What you should do = Quote exactly and only this range of lines in the data below: the line that holds "Où regarder la" to the line that holds "Sondage : Votre scène préférée de l’épisode 7×17", both included.

Records for this task =
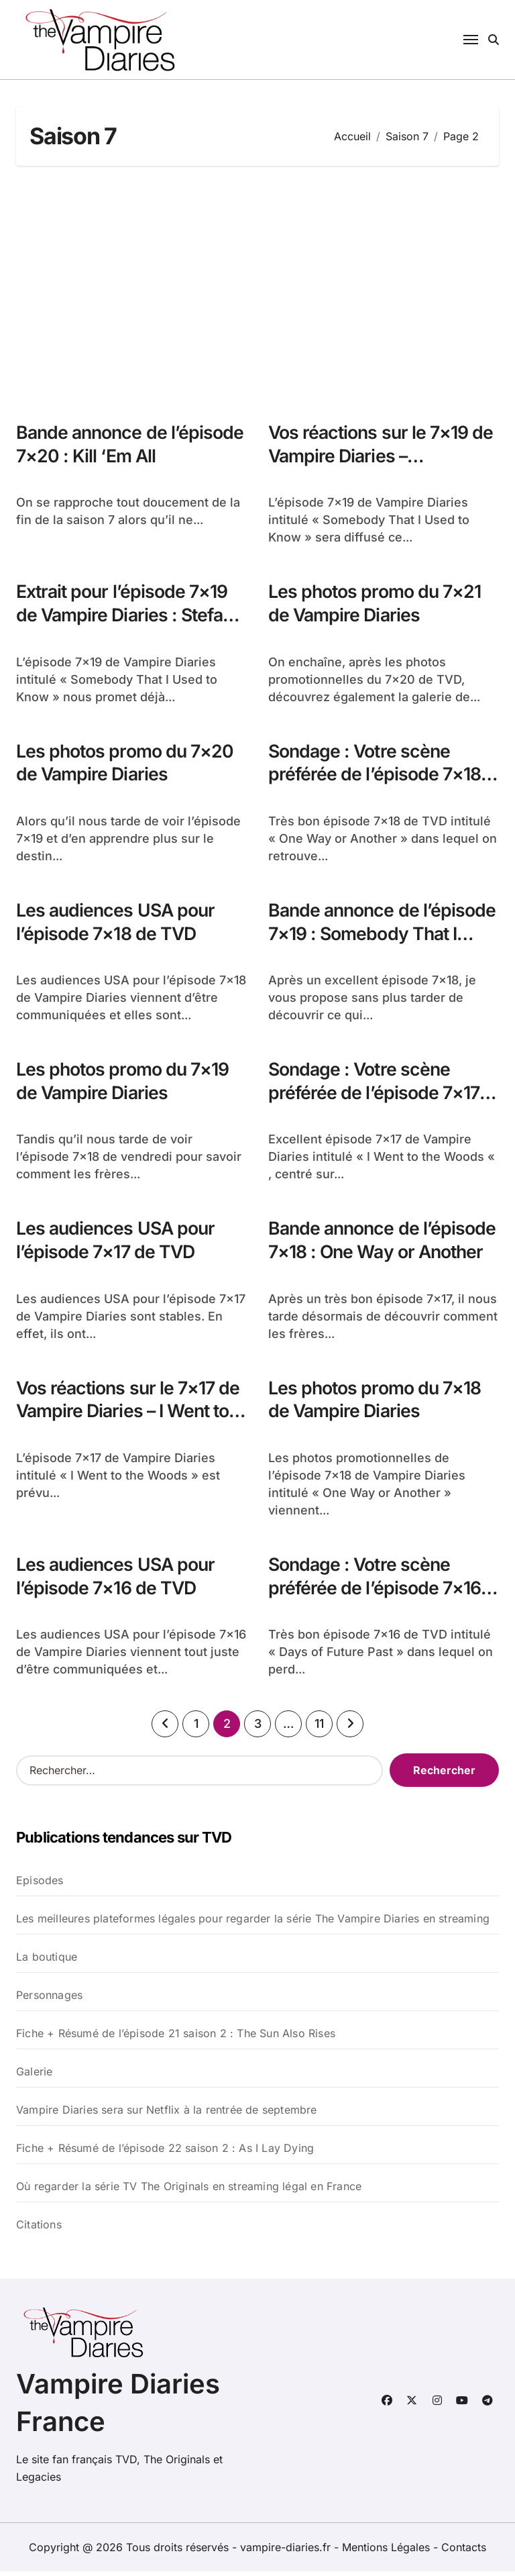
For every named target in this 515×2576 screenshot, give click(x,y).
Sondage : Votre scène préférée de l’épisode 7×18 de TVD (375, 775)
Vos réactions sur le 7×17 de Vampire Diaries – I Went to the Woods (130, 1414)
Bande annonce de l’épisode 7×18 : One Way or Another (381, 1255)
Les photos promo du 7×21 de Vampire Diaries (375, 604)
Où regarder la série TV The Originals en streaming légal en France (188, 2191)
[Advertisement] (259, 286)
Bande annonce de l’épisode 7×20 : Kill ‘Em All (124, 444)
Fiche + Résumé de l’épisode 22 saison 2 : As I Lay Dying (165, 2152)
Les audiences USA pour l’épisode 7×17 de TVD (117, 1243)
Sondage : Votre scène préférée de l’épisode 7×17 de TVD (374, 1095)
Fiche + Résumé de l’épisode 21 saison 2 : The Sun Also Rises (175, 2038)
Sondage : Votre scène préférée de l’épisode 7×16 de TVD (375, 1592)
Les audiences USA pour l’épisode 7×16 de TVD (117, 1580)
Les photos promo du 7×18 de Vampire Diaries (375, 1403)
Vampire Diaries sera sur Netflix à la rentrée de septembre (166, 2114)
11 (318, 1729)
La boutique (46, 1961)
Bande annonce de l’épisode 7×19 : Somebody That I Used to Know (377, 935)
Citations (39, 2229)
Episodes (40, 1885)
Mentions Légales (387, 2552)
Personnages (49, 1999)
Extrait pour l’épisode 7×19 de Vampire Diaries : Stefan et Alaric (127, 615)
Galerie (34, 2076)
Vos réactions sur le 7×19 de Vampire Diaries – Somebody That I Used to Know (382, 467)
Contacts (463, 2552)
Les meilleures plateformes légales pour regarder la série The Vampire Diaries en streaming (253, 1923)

--

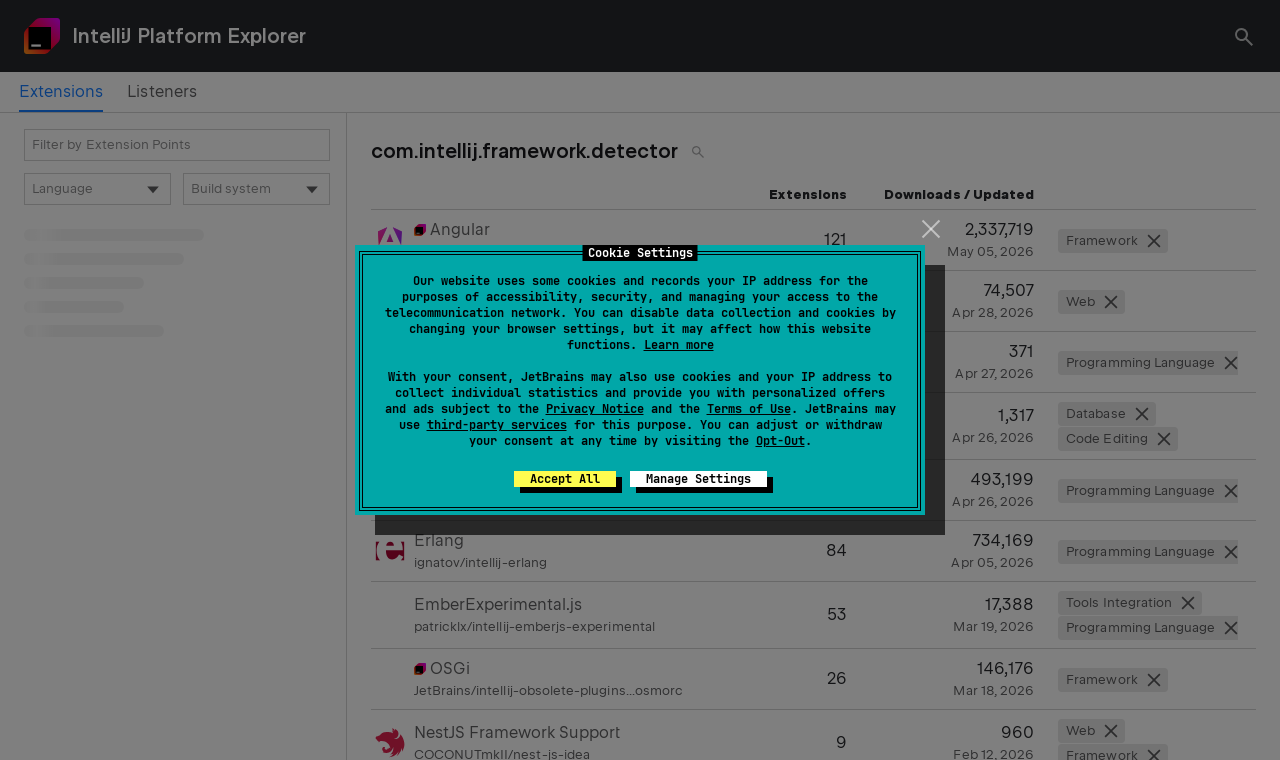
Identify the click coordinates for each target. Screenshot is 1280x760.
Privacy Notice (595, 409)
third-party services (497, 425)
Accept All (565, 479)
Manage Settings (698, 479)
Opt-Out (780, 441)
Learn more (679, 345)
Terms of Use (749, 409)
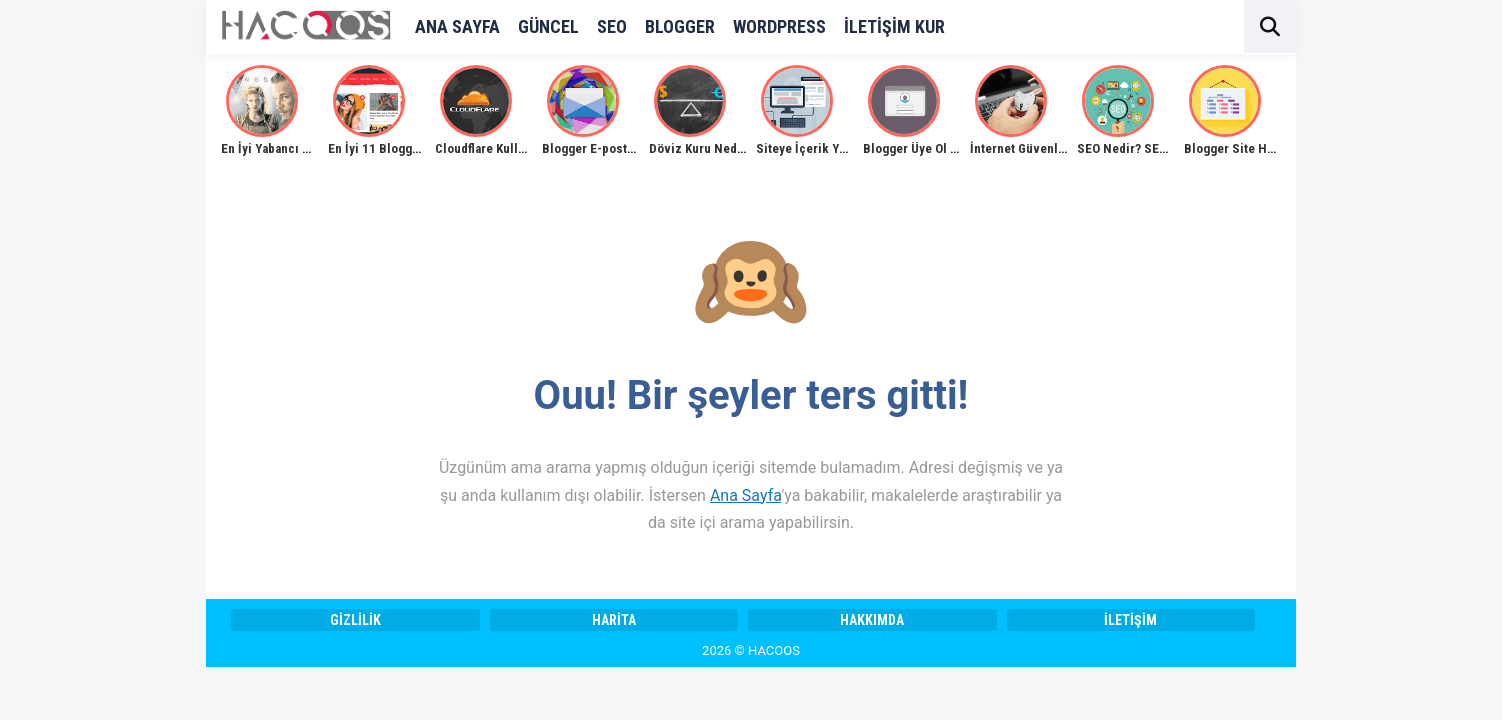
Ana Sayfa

...

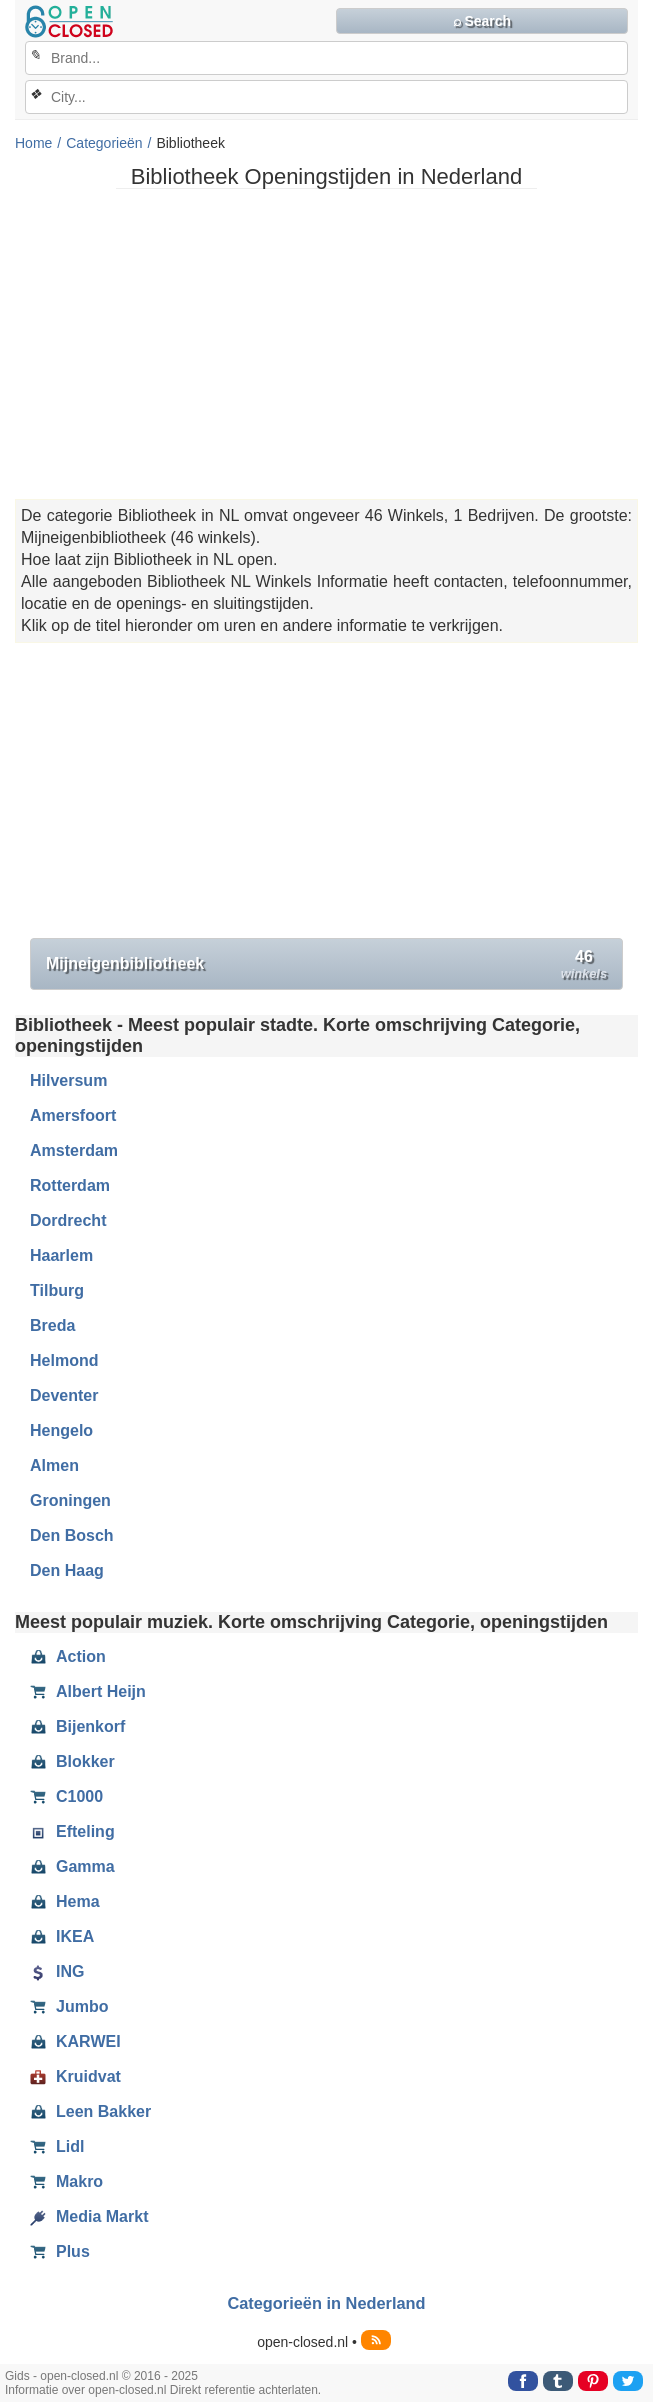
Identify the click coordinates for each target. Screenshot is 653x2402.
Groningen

Answer to this exercise =
Où regarder la série TV The Originals en streaming légal en France (188, 2191)
[Advertisement] (259, 286)
Bande annonce de l’épisode 7×20 : Kill ‘Em All (124, 444)
Fiche + Résumé de l’épisode 22 saison 2 : As I Lay Dying (165, 2152)
Les audiences USA pour l’épisode 7×17 de TVD (117, 1243)
Sondage : Votre scène préférée de l’épisode 7×17 de TVD (374, 1095)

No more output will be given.